Best way in Rust to count leaves in a binary search tree?

I'm developing a basic implementation of a binary search tree in Rust. I was creating a method for counting leaves, but ran into some very strange looking code to get it to work. I wanted to clarify if the way I did it is:
Considered appropriate by Rust standards/convention
Efficient
I'm using an enum that differentiates between a node or nothing being present:
pub enum BST<T: Ord> {
Node {
value: T, // template with type T
left: Box<BST<T>>,
right: Box<BST<T>>,
},
Empty,
}
Now, count_leaves(&self) is first checking if the provided type is either a Node or Empty. If it's Empty, I can just return 0, but if it's a valid Node then I need to check if the left and right children are Empty. If so, then I can return a 1 because I'm at a leaf.

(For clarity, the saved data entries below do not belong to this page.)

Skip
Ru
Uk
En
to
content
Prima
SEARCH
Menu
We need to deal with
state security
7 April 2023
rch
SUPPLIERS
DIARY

pub fn count_leaves(&self) -> u32 {
match self {
BST::Node {
value: _,
ref left,
ref right,
} => {
match (&**left, &**right) {
(BST::Empty, BST::Empty) => 1,
_ => {
left.count_leaves() + right.count_leaves()
}
}
},
BST::Empty => 0
}
}
So, to check if both left and right are BST::Empty, I wanted to use a tuple! But in doing so, Rust tries to move both left and right into the tuple. Since my type BST<T> does not implement the Copy trait, this is not possible. Also, since left and right are both boxes and borrowed, something simply like this is not possible:
match (left, right) {
BST::Empty => {},
_ => {}
}
In order to use this tuple, it looks like I need to first dereference the borrowed box using *, then dereference that box again into its type using a second *, and then finally borrow using & to avoid a move. This gives the weird looking (&**left, &**right).
From my testing this works, but I thought it looked really strange. Should I rewrite this in a more readable way (if there is one)?

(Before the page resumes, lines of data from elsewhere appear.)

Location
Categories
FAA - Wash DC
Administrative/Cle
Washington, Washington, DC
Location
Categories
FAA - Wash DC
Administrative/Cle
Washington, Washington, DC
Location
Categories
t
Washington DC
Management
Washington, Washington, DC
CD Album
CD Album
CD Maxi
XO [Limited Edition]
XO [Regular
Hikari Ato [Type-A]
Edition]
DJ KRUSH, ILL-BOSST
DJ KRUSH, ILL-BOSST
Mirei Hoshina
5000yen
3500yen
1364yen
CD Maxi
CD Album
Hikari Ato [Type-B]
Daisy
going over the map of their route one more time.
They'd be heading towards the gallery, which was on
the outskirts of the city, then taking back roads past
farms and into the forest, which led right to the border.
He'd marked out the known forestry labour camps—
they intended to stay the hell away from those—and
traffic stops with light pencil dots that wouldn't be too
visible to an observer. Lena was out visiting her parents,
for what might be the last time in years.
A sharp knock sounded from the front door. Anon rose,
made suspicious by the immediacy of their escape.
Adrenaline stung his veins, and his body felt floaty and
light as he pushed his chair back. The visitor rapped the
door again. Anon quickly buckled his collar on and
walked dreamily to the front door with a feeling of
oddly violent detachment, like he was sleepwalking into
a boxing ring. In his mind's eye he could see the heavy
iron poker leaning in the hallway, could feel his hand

I've considered using Option<> instead of the enum with the Node and Empty, but I wasn't sure if that would lead to anything more readable or more efficient.
Thanks!
EDIT:
Just wanted to clarify that when I say leaves I mean a node in the tree with no children, not a non-empty node.

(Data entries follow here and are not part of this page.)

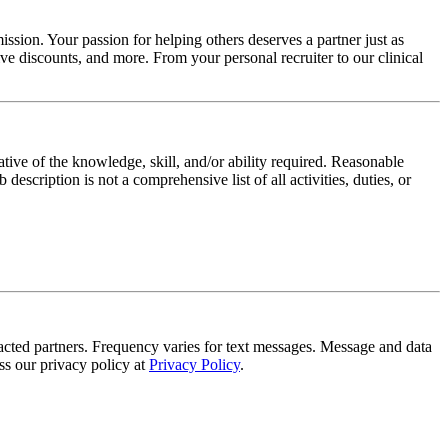
ssion. Your passion for helping others deserves a partner just as
e discounts, and more. From your personal recruiter to our clinical
ative of the knowledge, skill, and/or ability required. Reasonable
scription is not a comprehensive list of all activities, duties, or
tracted partners. Frequency varies for text messages. Message and data
s our privacy policy at
Privacy Policy
.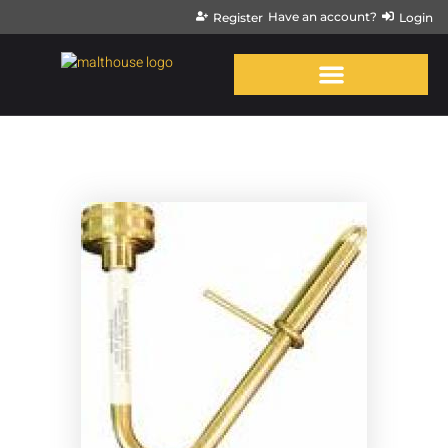
Have an account?
Register
Login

You're just overthinking it. You already have a base case for when a node is empty so you don't need both matches. When possible you want to ignore the boxes in favor of implicitly using Deref to perform operations on them.
pub fn count_leaves(&self) -> u32 {
match self {
BST::Node { left, right, .. } => 1 + left.count_leaves() + right.count_leaves(),
BST::Empty => 0,
}
}
By manually checking if both sides are empty before calling count_leaves on both sides, you might actually be decreasing performance. A recursive function call (or any function call really) can be very cheap since your code is already at the processor. However, it takes (a very tiny) time for a processor to read a value from a pointer so ideally you only needs to do it once per value. However the compiler is made of eldritch sorcery so it will probably figure out the best way to optimize your code either way. Another option which may help is to add an #[inline] hint to the function to ask the compiler to unroll the recursive call one or more times if it thinks it would be helpful for performance.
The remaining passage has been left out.